● **Work task**:
What you write must match, character for character, the lines from the one with "Cuchillos chuleteros" down to the one with "pueden aplicar a" in the listing below, minus its pictures.

● **Data shown**:

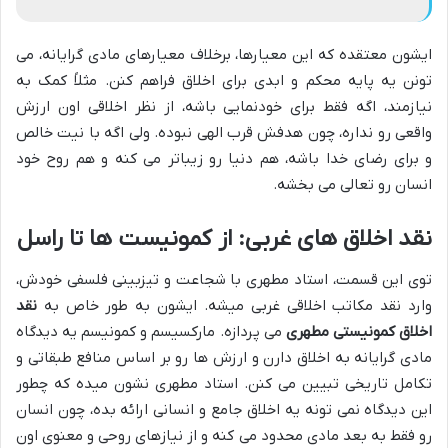
ایشون معتقده که این معیارها، برخلاف معیارهای مادی گرایانه، می
تونن یه پایه محکم و ابدی برای اخلاق فراهم کنن. مثلاً کمک به
نیازمند، اگه فقط برای خودنمایی باشه، از نظر اخلاقی اون ارزش
واقعی رو نداره، چون هدفش قرب الهی نبوده. ولی اگه با نیت خالص
و برای رضای خدا باشه، هم دنیا رو زیباتر می کنه و هم روح خود
انسان رو تعالی می بخشه.
نقد اخلاق های غربی: از کمونیست ها تا راسل
توی این قسمت، استاد مطهری با شجاعت و تیزبینی فلسفی خودش،
وارد نقد مکاتب اخلاقی غربی میشه. ایشون به طور خاص به
نقد
اخلاق کمونیستی مطهری
می پردازه. مارکسیسم و کمونیسم یه دیدگاه
مادی گرایانه به اخلاق دارن و ارزش ها رو بر اساس منافع طبقاتی و
تکامل تاریخی تبیین می کنن. استاد مطهری نشون میده که چطور
این دیدگاه نمی تونه یه اخلاق جامع و انسانی ارائه بده، چون انسان
رو فقط به بعد مادی محدود می کنه و از نیازهای روحی و معنوی اون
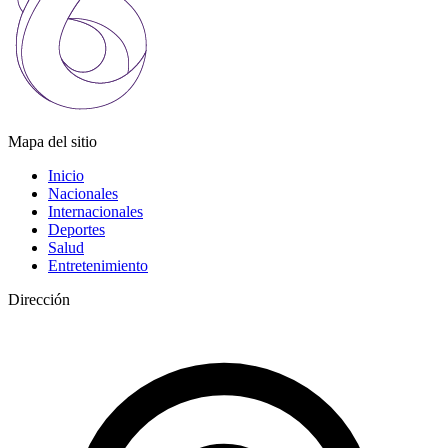
Mapa del sitio
Inicio
Nacionales
Internacionales
Deportes
Salud
Entretenimiento
Dirección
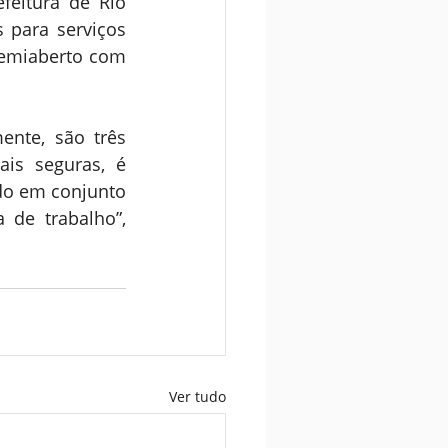
eitura de Rio 
para serviços 
emiaberto com 
nte, são três 
s seguras, é 
do em conjunto 
 de trabalho”, 
Ver tudo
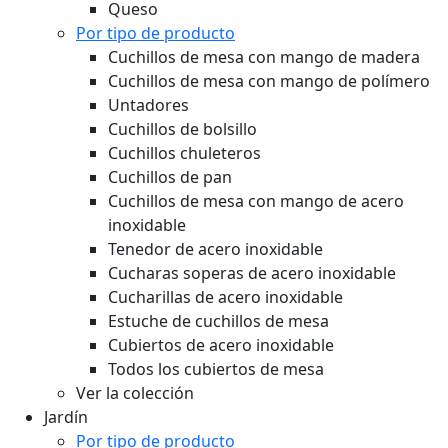
Queso
Por tipo de producto
Cuchillos de mesa con mango de madera
Cuchillos de mesa con mango de polímero
Untadores
Cuchillos de bolsillo
Cuchillos chuleteros
Cuchillos de pan
Cuchillos de mesa con mango de acero
inoxidable
Tenedor de acero inoxidable
Cucharas soperas de acero inoxidable
Cucharillas de acero inoxidable
Estuche de cuchillos de mesa
Cubiertos de acero inoxidable
Todos los cubiertos de mesa
Ver la colección
Jardín
Por tipo de producto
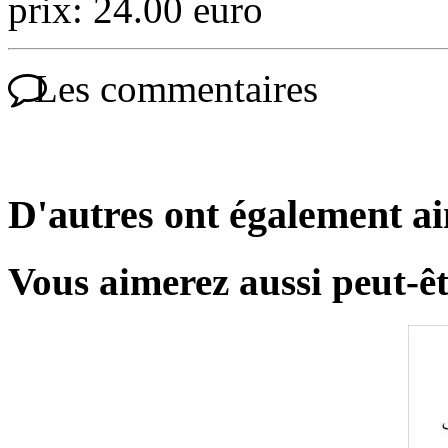
prix: 24.00 euro
Les commentaires
D'autres ont également a
Vous aimerez aussi peut-êt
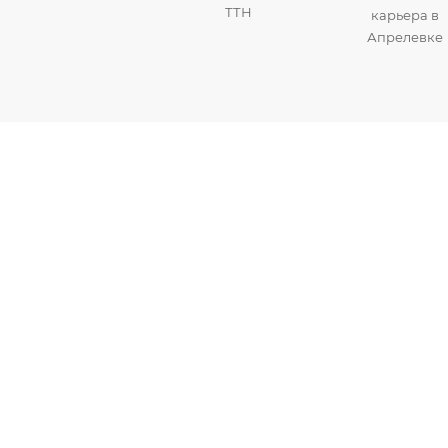
ТТН
карьера в
Апрелевке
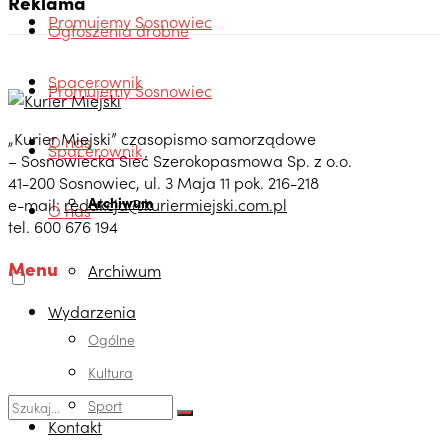
Reklama
Promujemy Sosnowiec
Ogłoszenia drobne
Spacerownik
Promujemy Sosnowiec
„Kurier Miejski” czasopismo samorządowe
O nas
Spacerownik
– Sosnowiecka Sieć Szerokopasmowa Sp. z o.o.
41-200 Sosnowiec, ul. 3 Maja 11 pok. 216-218
Archiwum
e-mail:
redakcja@kuriermiejski.com.pl
O nas
tel. 600 676 194
Menu
Archiwum
Wydarzenia
Ogólne
Kultura
Sport
Kontakt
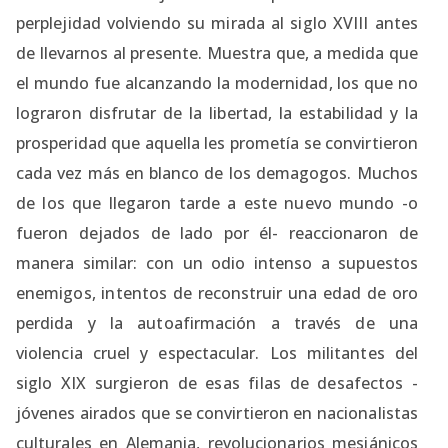
perplejidad volviendo su mirada al siglo XVIII antes
de llevarnos al presente. Muestra que, a medida que
el mundo fue alcanzando la modernidad, los que no
lograron disfrutar de la libertad, la estabilidad y la
prosperidad que aquella les prometía se convirtieron
cada vez más en blanco de los demagogos. Muchos
de los que llegaron tarde a este nuevo mundo -o
fueron dejados de lado por él- reaccionaron de
manera similar: con un odio intenso a supuestos
enemigos, intentos de reconstruir una edad de oro
perdida y la autoafirmación a través de una
violencia cruel y espectacular. Los militantes del
siglo XIX surgieron de esas filas de desafectos -
jóvenes airados que se convirtieron en nacionalistas
culturales en Alemania, revolucionarios mesiánicos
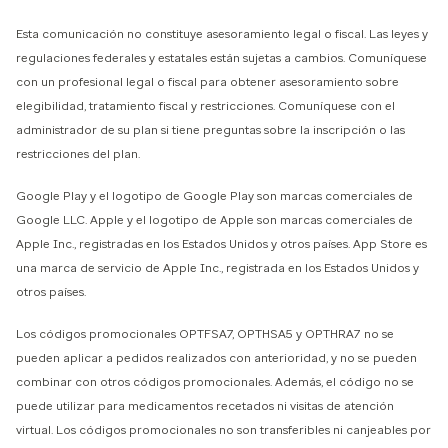
Esta comunicación no constituye asesoramiento legal o fiscal. Las leyes y
regulaciones federales y estatales están sujetas a cambios. Comuníquese
con un profesional legal o fiscal para obtener asesoramiento sobre
elegibilidad, tratamiento fiscal y restricciones. Comuníquese con el
administrador de su plan si tiene preguntas sobre la inscripción o las
restricciones del plan.
Google Play y el logotipo de Google Play son marcas comerciales de
Google LLC. Apple y el logotipo de Apple son marcas comerciales de
Apple Inc., registradas en los Estados Unidos y otros países. App Store es
una marca de servicio de Apple Inc., registrada en los Estados Unidos y
otros países.
Los códigos promocionales OPTFSA7, OPTHSA5 y OPTHRA7 no se
pueden aplicar a pedidos realizados con anterioridad, y no se pueden
combinar con otros códigos promocionales. Además, el código no se
puede utilizar para medicamentos recetados ni visitas de atención
virtual. Los códigos promocionales no son transferibles ni canjeables por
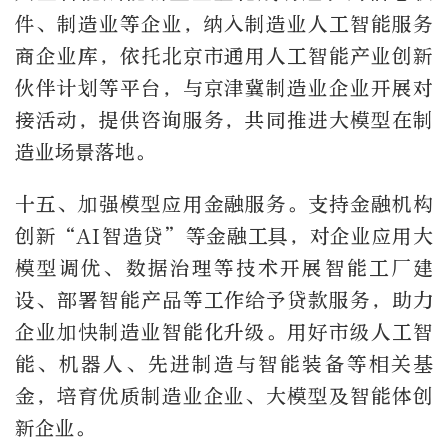
件、制造业等企业，纳入制造业人工智能服务
商企业库，依托北京市通用人工智能产业创新
伙伴计划等平台，与京津冀制造业企业开展对
接活动，提供咨询服务，共同推进大模型在制
造业场景落地。
十五、加强模型应用金融服务。支持金融机构
创新“AI智造贷”等金融工具，对企业应用大
模型调优、数据治理等技术开展智能工厂建
设、部署智能产品等工作给予贷款服务，助力
企业加快制造业智能化升级。用好市级人工智
能、机器人、先进制造与智能装备等相关基
金，培育优质制造业企业、大模型及智能体创
新企业。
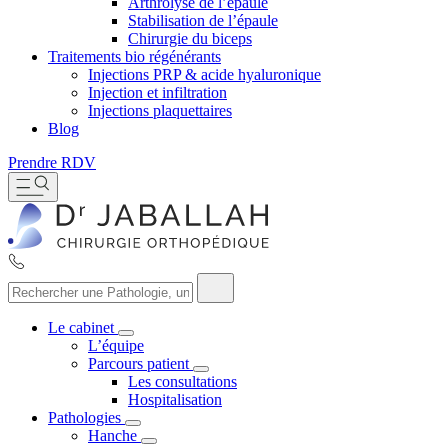
Arthrolyse de l’épaule
Stabilisation de l’épaule
Chirurgie du biceps
Traitements bio régénérants
Injections PRP & acide hyaluronique
Injection et infiltration
Injections plaquettaires
Blog
Prendre RDV
Le cabinet
L’équipe
Parcours patient
Les consultations
Hospitalisation
Pathologies
Hanche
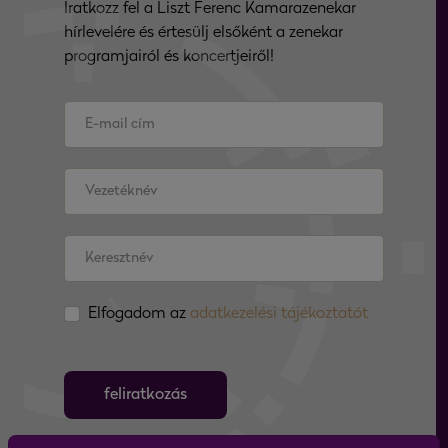
Iratkozz fel a Liszt Ferenc Kamarazenekar
hírlevelére és értesülj elsőként a zenekar
programjairól és koncertjeiről!
Elfogadom az
adatkezelési tájékoztatót
feliratkozás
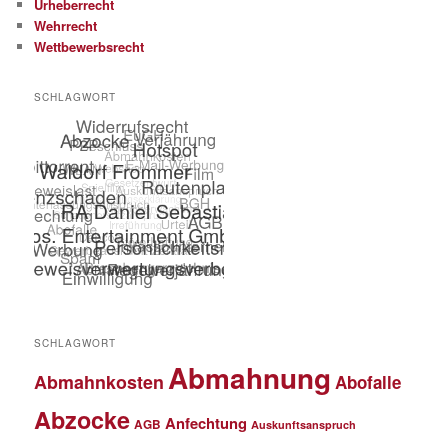
Urheberrecht
Wehrrecht
Wettbewerbsrecht
SCHLAGWORT
SCHLAGWORT
Abmahnung
Abmahnkosten
Abofalle
Abzocke
Anfechtung
AGB
Auskunftsanspruch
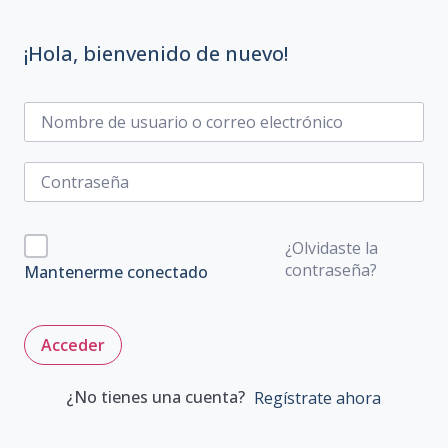
¡Hola, bienvenido de nuevo!
¿Olvidaste la
contraseña?
Mantenerme conectado
Acceder
¿No tienes una cuenta?
Regístrate ahora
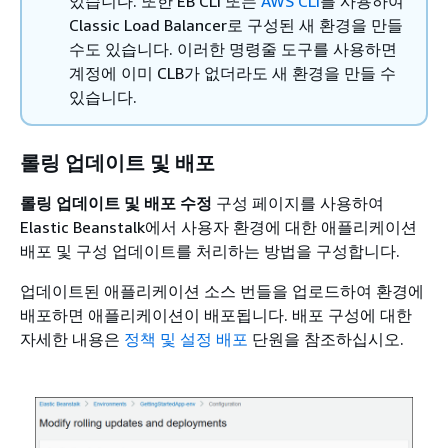
있습니다. 또한 EB CLI 또는
AWS CLI
를 사용하여
Classic Load Balancer로 구성된 새 환경을 만들
수도 있습니다. 이러한 명령줄 도구를 사용하면
계정에 이미 CLB가 없더라도 새 환경을 만들 수
있습니다.
롤링 업데이트 및 배포
롤링 업데이트 및 배포 수정
구성 페이지를 사용하여
Elastic Beanstalk에서 사용자 환경에 대한 애플리케이션
배포 및 구성 업데이트를 처리하는 방법을 구성합니다.
업데이트된 애플리케이션 소스 번들을 업로드하여 환경에
배포하면 애플리케이션이 배포됩니다. 배포 구성에 대한
자세한 내용은
정책 및 설정 배포
단원을 참조하십시오.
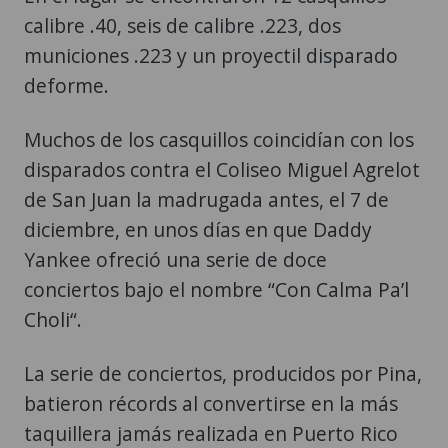
calibre .40, seis de calibre .223, dos
municiones .223 y un proyectil disparado
deforme.
Muchos de los casquillos coincidían con los
disparados contra el Coliseo Miguel Agrelot
de San Juan la madrugada antes, el 7 de
diciembre, en unos días en que Daddy
Yankee ofreció una serie de doce
conciertos bajo el nombre “Con Calma Pa’l
Choli“.
La serie de conciertos, producidos por Pina,
batieron récords al convertirse en la más
taquillera jamás realizada en Puerto Rico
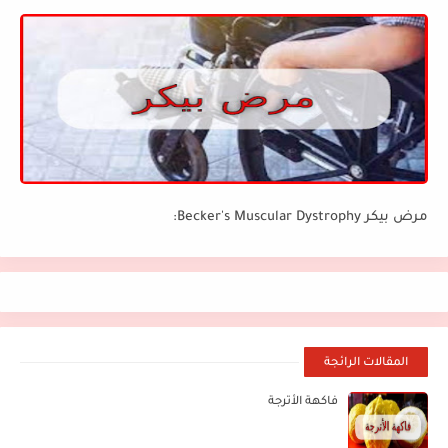
مرض بيكر Becker's Muscular Dystrophy:
المقالات الرائجة
فاكهة الأترجة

● **Answer for the task**:
Cuchillos chuleteros
Cuchillos de pan
Cuchillos de mesa con mango de acero
inoxidable
Tenedor de acero inoxidable
Cucharas soperas de acero inoxidable
Cucharillas de acero inoxidable
Estuche de cuchillos de mesa
Cubiertos de acero inoxidable
Todos los cubiertos de mesa
Ver la colección
Jardín
Por tipo de producto
prix: 24.00 euro
Les commentaires
D'autres ont également a
Vous aimerez aussi peut-êt
ТТН
карьера в
Апрелевке
Reklama
Promujemy Sosnowiec
Ogłoszenia drobne
Spacerownik
Promujemy Sosnowiec
„Kurier Miejski” czasopismo samorządowe
O nas
Spacerownik
– Sosnowiecka Sieć Szerokopasmowa Sp. z o.o.
41-200 Sosnowiec, ul. 3 Maja 11 pok. 216-218
Archiwum
e-mail:
redakcja@kuriermiejski.com.pl
O nas
tel. 600 676 194
Menu
Archiwum
Wydarzenia
Ogólne
Kultura
Sport
Kontakt
perplejidad volviendo su mirada al siglo XVIII antes
de llevarnos al presente. Muestra que, a medida que
el mundo fue alcanzando la modernidad, los que no
lograron disfrutar de la libertad, la estabilidad y la
prosperidad que aquella les prometía se convirtieron
cada vez más en blanco de los demagogos. Muchos
de los que llegaron tarde a este nuevo mundo -o
fueron dejados de lado por él- reaccionaron de
manera similar: con un odio intenso a supuestos
enemigos, intentos de reconstruir una edad de oro
perdida y la autoafirmación a través de una
violencia cruel y espectacular. Los militantes del
siglo XIX surgieron de esas filas de desafectos -
jóvenes airados que se convirtieron en nacionalistas
culturales en Alemania, revolucionarios mesiánicos
Esta comunicación no constituye asesoramiento legal o fiscal. Las leyes y
regulaciones federales y estatales están sujetas a cambios. Comuníquese
con un profesional legal o fiscal para obtener asesoramiento sobre
elegibilidad, tratamiento fiscal y restricciones. Comuníquese con el
administrador de su plan si tiene preguntas sobre la inscripción o las
restricciones del plan.
Google Play y el logotipo de Google Play son marcas comerciales de
Google LLC. Apple y el logotipo de Apple son marcas comerciales de
Apple Inc., registradas en los Estados Unidos y otros países. App Store es
una marca de servicio de Apple Inc., registrada en los Estados Unidos y
otros países.
Los códigos promocionales OPTFSA7, OPTHSA5 y OPTHRA7 no se
pueden aplicar a pedidos realizados con anterioridad, y no se pueden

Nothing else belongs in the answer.